There are several interesting takes on the characters and story; particularly the interpretation of Marion as an outcast living in the forest on account of her being an albino. (One minor irritant and long-time pet peeve: Marion is portrayed as having red, "ferret-like" eyes. Albinos do NOT have red eyes; they usually have grey or blue ones). Rather than the more obvious choice, she and Robin wed halfway through the story, and have a child together. Other innovations include Little John as a soldier in King Richard's army, whilst Will Scarlett is the elderly hunchbacked leader of the Outcasts before he cedes his position to Robin. Also at work is a remarkable depth to fundamental moral issues, such as the burden of leadership and the difficult decisions that must be made: when the Sheriff is captured, Robin agrees with Marion in showing mercy, though acknowledging that Much has the right to claim vengeance for his father's death. "Robin said nothing, for there was nothing he could say. He knew Much was right, and he knew in his heart that Marion had been right as well." There are no easy answers here.
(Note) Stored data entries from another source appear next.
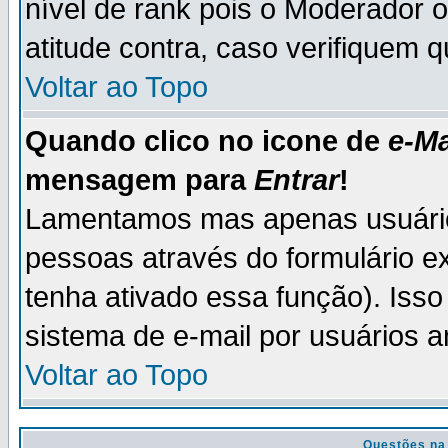
nível de rank pois o Moderador 
atitude contra, caso verifiquem 
Voltar ao Topo
Quando clico no icone de
e-Ma
mensagem para
Entrar
!
Lamentamos mas apenas usuário
pessoas através do formulário e
tenha ativado essa função). Isso
sistema de e-mail por usuários 
Voltar ao Topo
Questões na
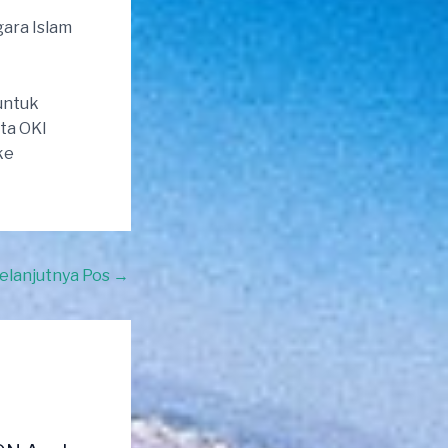
gara Islam
untuk
ta OKI
ke
elanjutnya Pos
→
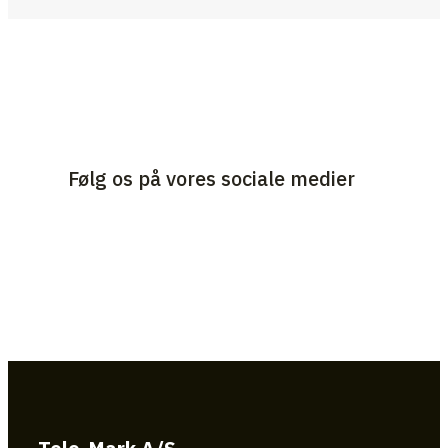
Følg os på vores sociale medier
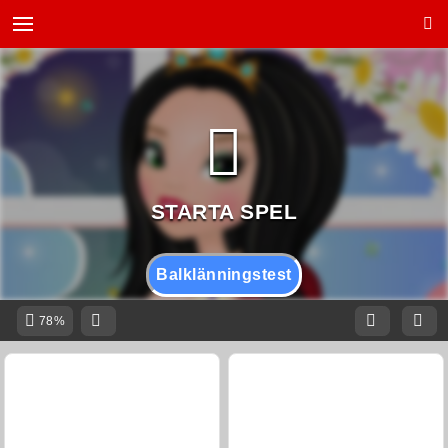
Balklänningstest
78%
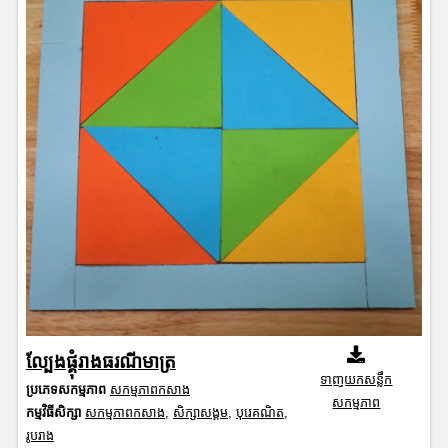
ល្បែងផ្គុំរាងធរណីមាត្រ
ទាញយកសន្លឹក
ប្រភេទសកម្មភាព
សកម្មភាពកសាង
សកម្មភាព
កម្មវិធីសិក្សា
សកម្មភាពកសាង
,
សិក្សាសង្គម
,
បុរេគណិត
,
រូបរាង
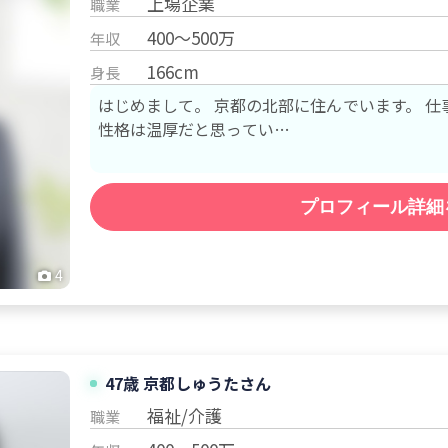
上場企業
職業
400～500万
年収
166cm
身長
はじめまして。 京都の北部に住んでいます。 仕事は上場企業で管理をしています！
性格は温厚だと思ってい…
プロフィール詳細
4
47歳 京都
しゅうた
さん
福祉/介護
職業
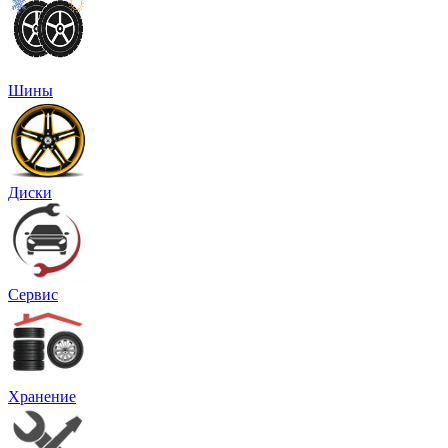
Шины
Диски
Сервис
Хранение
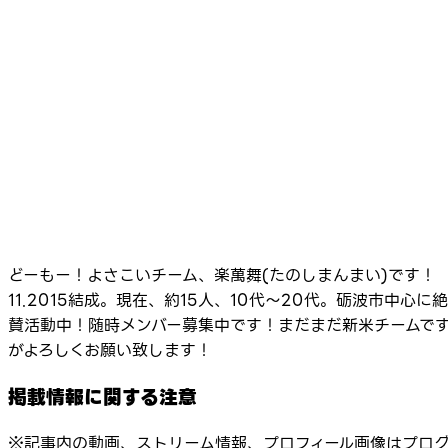
どーもー！よさこいチーム、楽萬舞(たのしまんまい)です！
11.2015結成。現在、約15人、10代〜20代。砺波市中心に絶
賛活動中！随時メンバー募集中です！まだまだ新米チームで
がよろしくお願い致します！
掲載情報に関する注意
※記事内の動画、ストリーム情報、プロフィール画像はプロ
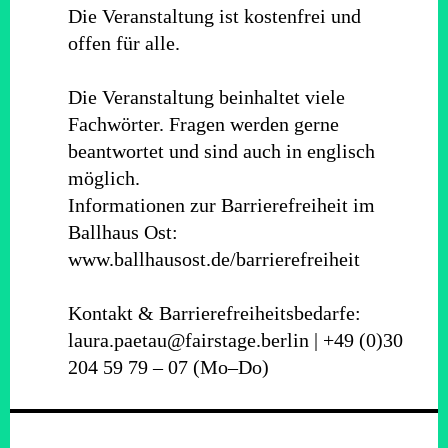
Die Veranstaltung ist kostenfrei und
offen für alle.
Die Veranstaltung beinhaltet viele
Fachwörter. Fragen werden gerne
beantwortet und sind auch in englisch
möglich.
Informationen zur Barrierefreiheit im
Ballhaus Ost:
www.ballhausost.de/barrierefreiheit
Kontakt & Barrierefreiheitsbedarfe:
laura.paetau@fairstage.berlin | +49 (0)30
204 59 79 – 07 (Mo–Do)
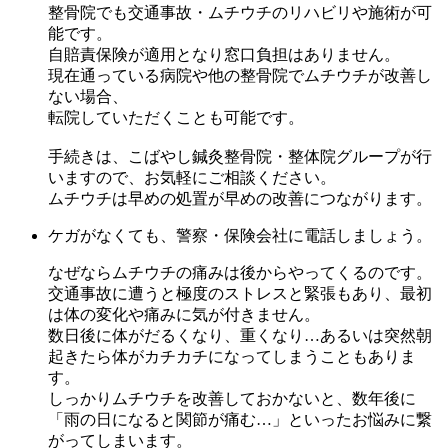
整骨院でも交通事故・ムチウチのリハビリや施術が可
能です。
自賠責保険が適用となり窓口負担はありません。
現在通っている病院や他の整骨院でムチウチが改善し
ない場合、
転院していただくことも可能です。
手続きは、こばやし鍼灸整骨院・整体院グループが行
いますので、お気軽にご相談ください。
ムチウチは早めの処置が早めの改善につながります。
ケガがなくても、警察・保険会社に電話しましょう。
なぜならムチウチの痛みは後からやってくるのです。
交通事故に遭うと極度のストレスと緊張もあり、最初
は体の変化や痛みに気が付きません。
数日後に体がだるくなり、重くなり…あるいは突然朝
起きたら体がカチカチになってしまうこともありま
す。
しっかりムチウチを改善しておかないと、数年後に
「雨の日になると関節が痛む…」といったお悩みに繋
がってしまいます。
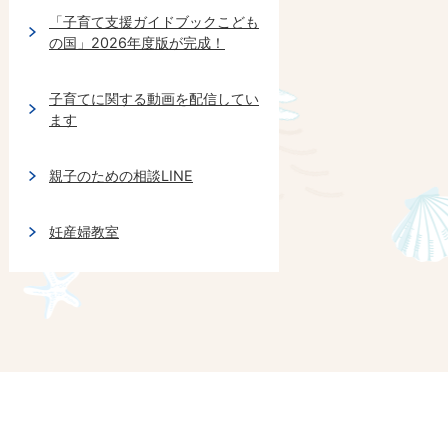
「子育て支援ガイドブックこども
の国」2026年度版が完成！
子育てに関する動画を配信してい
ます
親子のための相談LINE
妊産婦教室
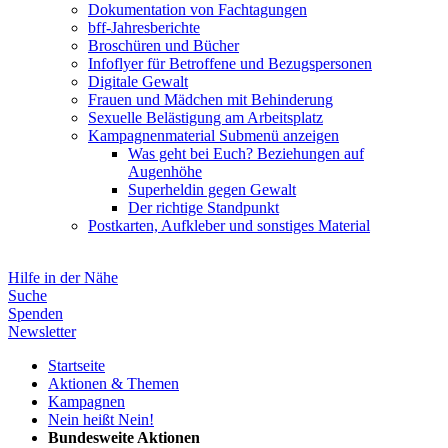
Dokumentation von Fachtagungen
bff-Jahresberichte
Broschüren und Bücher
Infoflyer für Betroffene und Bezugspersonen
Digitale Gewalt
Frauen und Mädchen mit Behinderung
Sexuelle Belästigung am Arbeitsplatz
Kampagnenmaterial
Submenü anzeigen
Was geht bei Euch? Beziehungen auf
Augenhöhe
Superheldin gegen Gewalt
Der richtige Standpunkt
Postkarten, Aufkleber und sonstiges Material
Hilfe in der Nähe
Suche
Spenden
Newsletter
Startseite
Aktionen & Themen
Kampagnen
Nein heißt Nein!
Bundesweite Aktionen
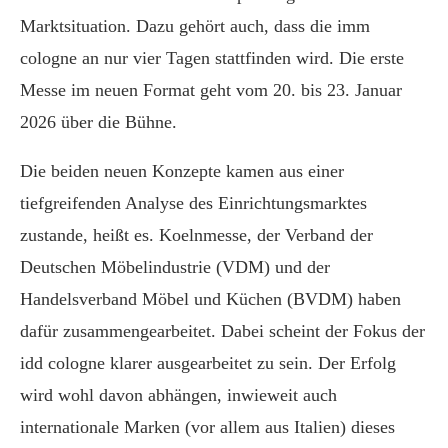
Marktsituation. Dazu gehört auch, dass die imm
cologne an nur vier Tagen stattfinden wird. Die erste
Messe im neuen Format geht vom 20. bis 23. Januar
2026 über die Bühne.
Die beiden neuen Konzepte kamen aus einer
tiefgreifenden Analyse des Einrichtungsmarktes
zustande, heißt es. Koelnmesse, der Verband der
Deutschen Möbelindustrie (VDM) und der
Handelsverband Möbel und Küchen (BVDM) haben
dafür zusammengearbeitet. Dabei scheint der Fokus der
idd cologne klarer ausgearbeitet zu sein. Der Erfolg
wird wohl davon abhängen, inwieweit auch
internationale Marken (vor allem aus Italien) dieses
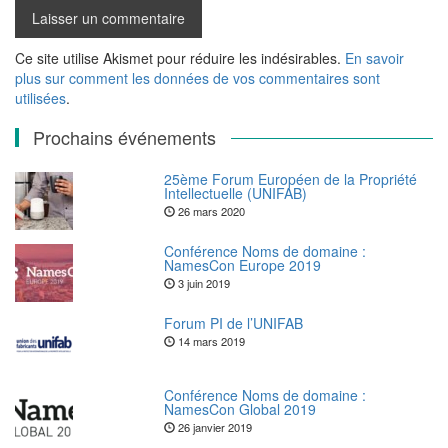
Ce site utilise Akismet pour réduire les indésirables.
En savoir
plus sur comment les données de vos commentaires sont
utilisées
.
Prochains événements
25ème Forum Européen de la Propriété
Intellectuelle (UNIFAB)
26 mars 2020
Conférence Noms de domaine :
NamesCon Europe 2019
3 juin 2019
Forum PI de l’UNIFAB
14 mars 2019
Conférence Noms de domaine :
NamesCon Global 2019
26 janvier 2019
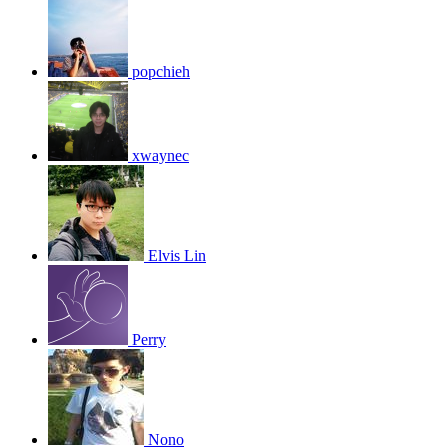
popchieh
xwaynec
Elvis Lin
Perry
Nono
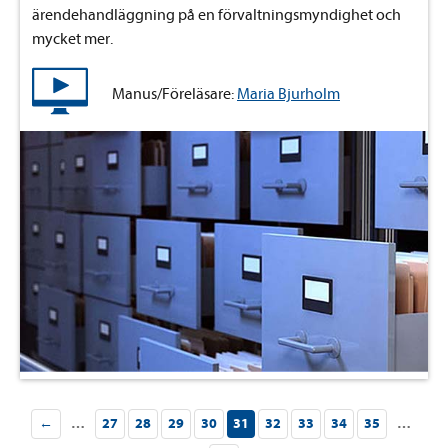
ärendehandläggning på en förvaltningsmyndighet och
mycket mer.
Manus/Föreläsare:
Maria Bjurholm
←
…
27
28
29
30
31
32
33
34
35
…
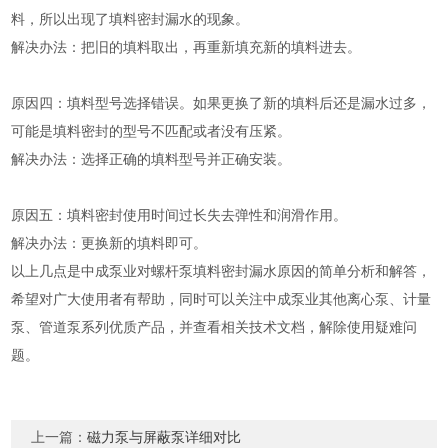
料，所以出现了填料密封漏水的现象。
解决办法：把旧的填料取出，再重新填充新的填料进去。
原因四：填料型号选择错误。如果更换了新的填料后还是漏水过多，
可能是填料密封的型号不匹配或者没有压紧。
解决办法：选择正确的填料型号并正确安装。
原因五：填料密封使用时间过长失去弹性和润滑作用。
解决办法：更换新的填料即可。
以上几点是中成泵业对螺杆泵填料密封漏水原因的简单分析和解答，
希望对广大使用者有帮助，同时可以关注中成泵业其他离心泵、计量
泵、管道泵系列优质产品，并查看相关技术文档，解除使用疑难问
题。
上一篇：
磁力泵与屏蔽泵详细对比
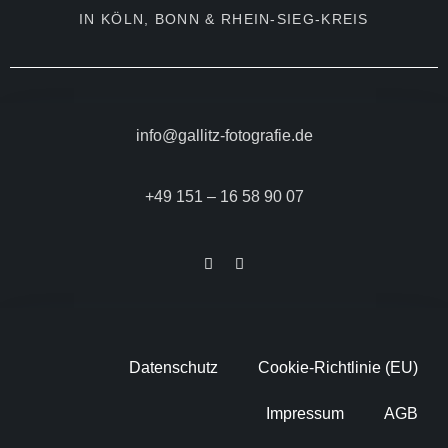
IN KÖLN, BONN & RHEIN-SIEG-KREIS
info@gallitz-fotografie.de
+49 151 – 16 58 90 07
Datenschutz
Cookie-Richtlinie (EU)
Impressum
AGB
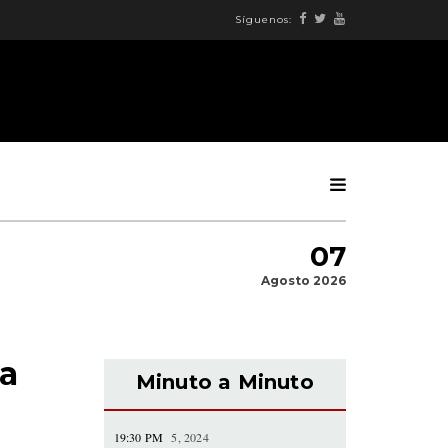
Síguenos:
07
Agosto 2026
la
Minuto a Minuto
19:30 PM
5, 2024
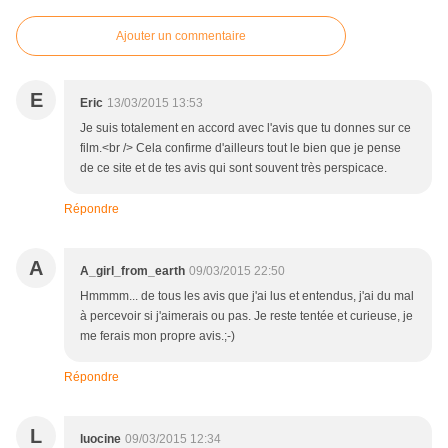
Ajouter un commentaire
E
Eric
13/03/2015 13:53
Je suis totalement en accord avec l'avis que tu donnes sur ce
film.<br /> Cela confirme d'ailleurs tout le bien que je pense
de ce site et de tes avis qui sont souvent très perspicace.
Répondre
A
A_girl_from_earth
09/03/2015 22:50
Hmmmm... de tous les avis que j'ai lus et entendus, j'ai du mal
à percevoir si j'aimerais ou pas. Je reste tentée et curieuse, je
me ferais mon propre avis.;-)
Répondre
L
luocine
09/03/2015 12:34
There is some content that is considerably dark: people are hung, burnt alive and blinded, though neither the pictures nor the text is needlessly graphic about it. Such things are seen as tragic and cruel, but offset by the permanence of hope and joy that the Outcasts provide each other. Both heroes and villains are intelligent and cunning, leading a real sense of danger and urgency to the proceedings, considering each side can give as good as it gets, and neither can afford to underestimate the other. The historical accuracy seems sound enough (not that I'm an expert) and particularly appreciable is the fact that King Richard turns out to be something of a disappointment to England, rather than the usual "fairytale king" that turns up at the end of the story and makes everything all better.
Ultimately it's a story of beginnings and endings, symbolized perfectly in the aforementioned framing technique that begins and ends with a grave, a fallen tree and the planting of an acorn. This is a wonderful version of "Robin Hood" that neither talks down to its target audience, nor is too stylistically difficult. Taking the components of the traditional tale and adding their own flavor to the proceedings, Morpurgo and Foreman have created one of the best versions of the legend for young readers - or older readers too for that matter.